We speak to SaaS executives all the time about potential alternatives to PayPal for their payments infrastructure.
Based on these insights, these are the reasons that software executives look for PayPal alternatives. These challenges reach beyond SaaS and are also relevant for other types of online businesses.
Complex integration of PayPal
PayPal is one part of your payments infrastructure. To handle subscriptions and recurring payments, you'll need to integrate additional tools. This can be complicated as PayPal has complex APIs and documentation.
For purposes of global tax compliance, you'll also have to integrate your payment processor with tax solutions. But there is documentation on how to integrate with PayPal transactions.
B2B buyers will need additional payment methods and sales-assisted invoicing processes. As PayPal doesn't offer these, to meet the expectations of larger business customers in particular, your finance team will need yet another tool integrated into your stack, as well as new processes to issue invoices and reconcile payments effectively. If you don't offer the right payment methods, your conversion rates are likely to take a hit.
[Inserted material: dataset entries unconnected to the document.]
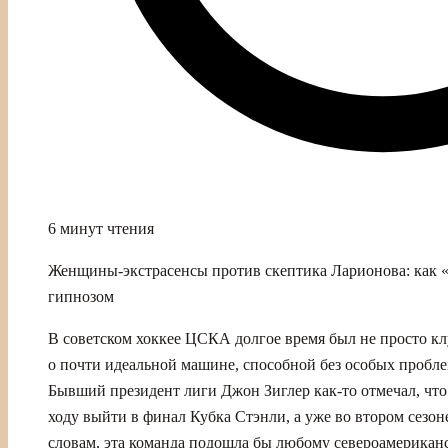
6 минут чтения
Женщины-экстрасенсы против скептика Ларионова: как «
гипнозом
В советском хоккее ЦСКА долгое время был не просто кл
о почти идеальной машине, способной без особых пробле
Бывший президент лиги Джон Зиглер как‑то отмечал, что 
ходу выйти в финал Кубка Стэнли, а уже во втором сезоне
словам, эта команда подошла бы любому североамериканс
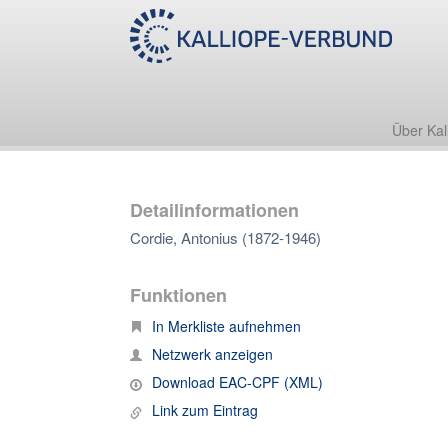
Über Kal
Detailinformationen
Cordie, Antonius (1872-1946)
Funktionen
In Merkliste aufnehmen
Netzwerk anzeigen
Download EAC-CPF (XML)
Link zum Eintrag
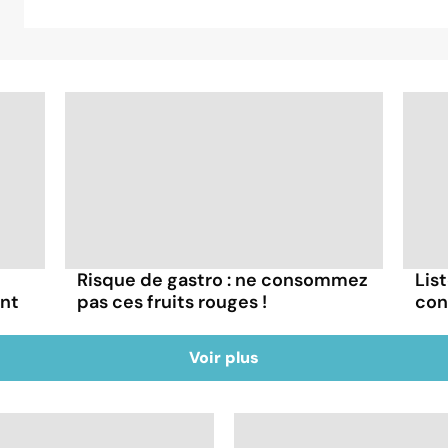
Risque de gastro : ne consommez
List
ont
pas ces fruits rouges !
con
Voir plus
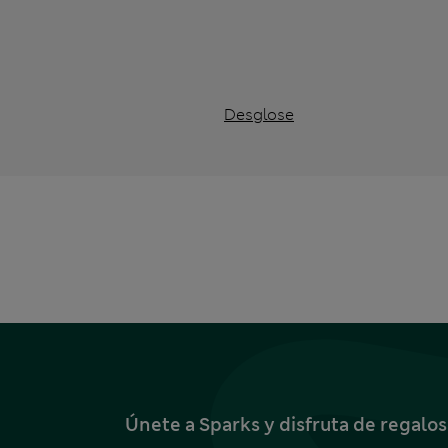
Desglose
Únete a Sparks y disfruta de regalo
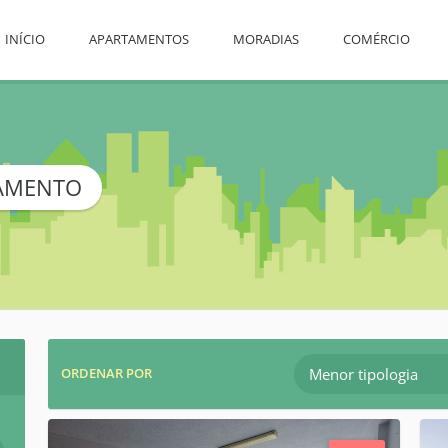
INÍCIO
APARTAMENTOS
MORADIAS
COMÉRCIO
DAMENTO
Menor tipologia
ORDENAR POR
To maintain high revenue performance, SaaS businesses typically need to offer sophisticated upgrades, downgrade, pausing, and cancellation functionality. This requires a subscription tool which would mean another integration on top of your PayPal solution.
Difficult to implement SaaS growth strategies
SaaS growth has a clearly defined set of strategies. These include moving into new international markets, moving upmarket to serve teams or enterprise clients, moving down-market to add trials or self-serve options, and launching new products.
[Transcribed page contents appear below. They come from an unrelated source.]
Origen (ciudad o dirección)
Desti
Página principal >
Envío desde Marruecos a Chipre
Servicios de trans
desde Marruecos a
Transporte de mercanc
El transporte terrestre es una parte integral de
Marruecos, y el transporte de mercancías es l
As a payment solution, PayPal can't support you with implementing these growth activities. Strategic growth generally sits outside PayPal’s main remit – payment processing.
To drive strategic growth, you’ll need different infrastructure. You'll likely have to build and optimize this in-house. What's more, you'll need specific expertise on hand to guide you in creating the right infrastructure to support your product and go-to-market strategy.
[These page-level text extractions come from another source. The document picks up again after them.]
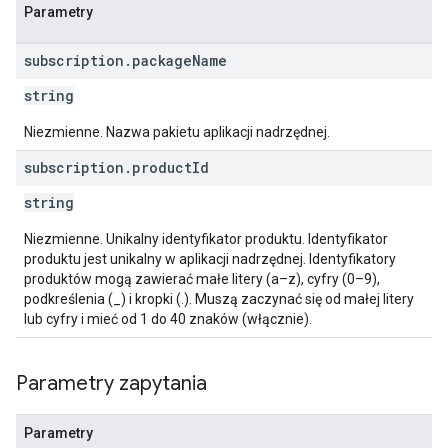
Parametry
subscription
.
package
Name
string
Niezmienne. Nazwa pakietu aplikacji nadrzędnej.
s
subscription
.
product
Id
string
Niezmienne. Unikalny identyfikator produktu. Identyfikator
produktu jest unikalny w aplikacji nadrzędnej. Identyfikatory
produktów mogą zawierać małe litery (a–z), cyfry (0–9),
podkreślenia (_) i kropki (.). Muszą zaczynać się od małej litery
lub cyfry i mieć od 1 do 40 znaków (włącznie).
Parametry zapytania
Parametry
Tax and invoicing form another key part of the payments infrastructure, where you’ll need additional support, especially when moving into new international markets.
Patching together a billing infrastructure from multiple tools means you don't have a single source of truth when it comes to your revenue data. This lack of a 360° perspective may get in the way of your ability to execute strategic growth activities.
No sales tax compliance support
Getting sales tax right is critical for SaaS businesses and the penalties for getting it wrong can be severe.
As a software company, you owe sales tax where your customers are located, not where your company is based. As you can imagine, when you have customers buying from all over the world, sales tax compliance can get extremely tricky.
PayPal doesn't deal with sales tax compliance. It's just a payment processor. It would need to be integrated with a sales tax calculator to correctly match each transaction to product and country-specific tax rules. This would need to be done correctly over the entire life cycle of all your customers – recurring payments included.
These integration processes aren’t documented. You would need to figure everything out for yourself.
One alternative would be to work with a tax accountant to retrospectively reconcile transactions from your PayPal reporting. But the downside here is the expense of this process. In addition, you can't charge the tax on top during a checkout, so you'll end up missing out on revenue.
In short, maintaining sales tax compliance internationally is difficult when only using PayPal. That's why global SaaS companies are looking for alternatives to take this major burden off their hands.
Constrained payment performance
Having your customers pay with PayPal often looks great at the checkout. With its wide range of funding sources, PayPal offers customers plenty of options. This leads to good levels of payment success.
But there are several performance challenges with PayPal that are likely to affect SaaS businesses.
For starters, customers can cancel their PayPal subscription payments from within their PayPal account. This creates a cancellation flow that you have zero control over. What’s more, if the customer chooses to chargeback their subscription too, PayPal usually favors the customer in this scenario. The outcome is a new source of churn for your SaaS business.
What's more, PayPal doesn't route card payments through multiple payment gateways. To achieve this functionality, you'll need to integrate additional tools on your own – creating more of a burden on your time and resources.
Costs mount up
Because PayPal’s feature set is limited only to payment processing, SaaS businesses typically must use it in conjunction with other tools. As a result, costs quickly mount up until using PayPal is no longer cost-effective.
Here’s a breakdown of some of the specific costs you can expect to find, both for PayPal itself and for associated tools:
- You'll be charged 2.9% plus currency fees for receiving payments
- PayPal charges additional fees for cross-border transactions
- PayPal also charges a fee on payout, usually capped at 2%
- You'll also need to factor in additional fees for additional tools
- Finally, you'll need a team to integrate and manage this infrastructure as well as handling your global sales taxes and compliance.